Sentados en la terraza con los pies colgando nos miramos. La lluvia
que cayó hace unas horas despejó el cielo dando paso a la luna que está
colgada en el centro, arriba nuestro.
— ¿Alguna vez pensaste que pasaría si te morís?
— Nunca pensé en morirme.
— Imaginatelo un segundo
— Nada, todo andaría igual, hasta vos seguirías haciendo las mismas
cosas de siempre. Todos somos prescindibles por suerte.
— Te equivocas, nada sería igual. A veces lo imagino y me pongo a
llorar.
— ¿Me imaginas muerto?
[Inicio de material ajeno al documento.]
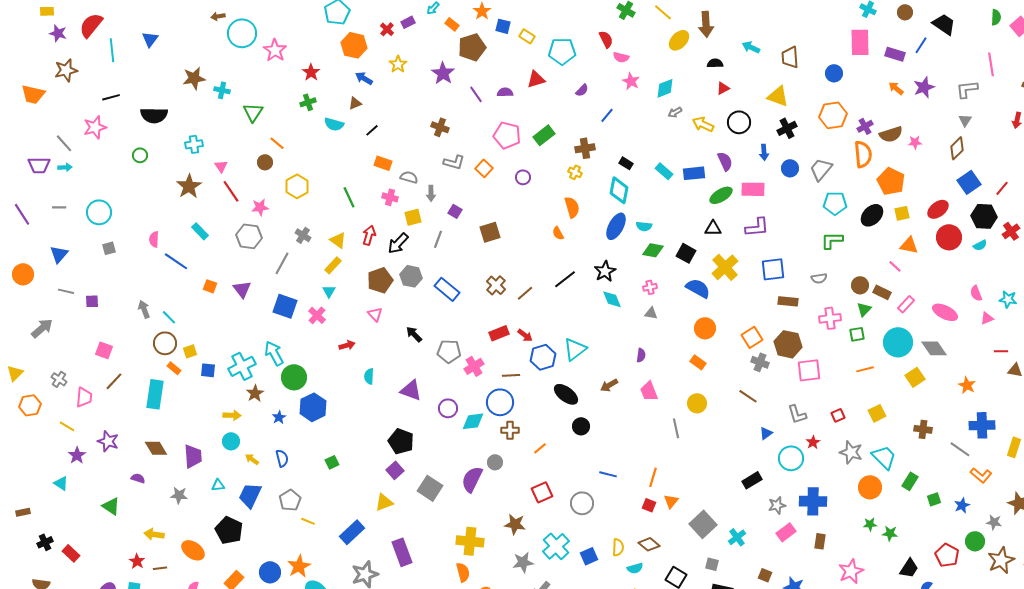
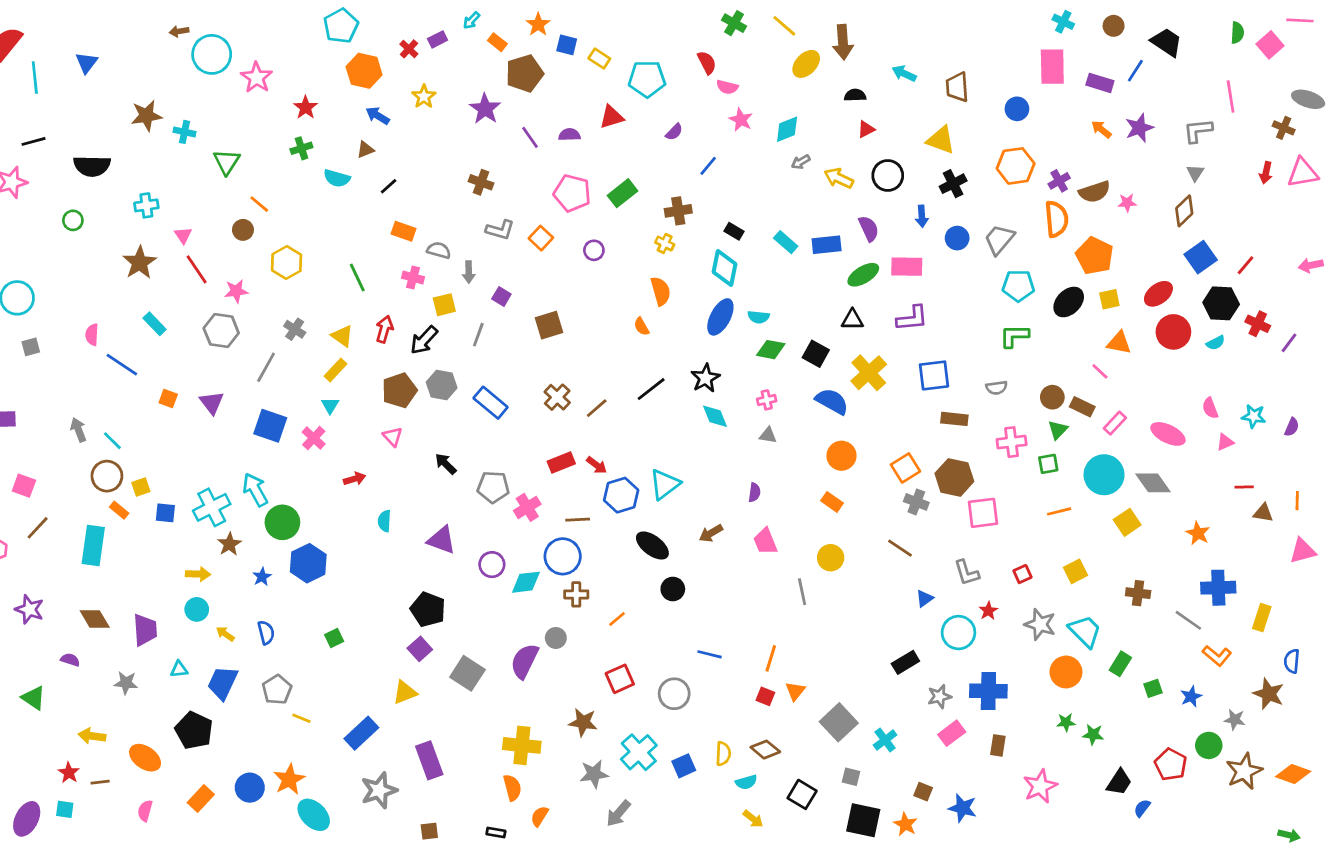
red cross: (1011, 231) -> (1258, 324), turned -30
Qué lindo, gracias.
— Que tonto, bueno no sé si muerto, más que nada la sensación de que
no estés más y me angustio, me da miedo.
—Nunca lo pensé.
—También me asustan las promesas, no entiendo para que existen.
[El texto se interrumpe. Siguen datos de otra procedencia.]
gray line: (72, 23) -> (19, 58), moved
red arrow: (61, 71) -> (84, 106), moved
—Supongo que para cumplirlas.
—Lo que no llego a comprender es porque las hacemos.
— ¿Por miedo?
— Me gusta que estemos acá.
— ¿Viste el cielo?
— Se despejo todo, está iluminado, ¿y si
ponemos pausa?
— No es mala idea, me gusta.
— A mi mucho. Dame la mano. No me sueltes, ¿me lo prometes?
Son pétalos los que mordemos cada vez que nos besamos. Somos un mismo
rio, la draga que busca en la profundidad. Pétalos rosas, blancos, amarillos
florecen entre sus labios. Cuatro ojos fundidos en la unidad del beso. Sandra
me pide que no la suelte. Yo sigo sin creer en las promesas.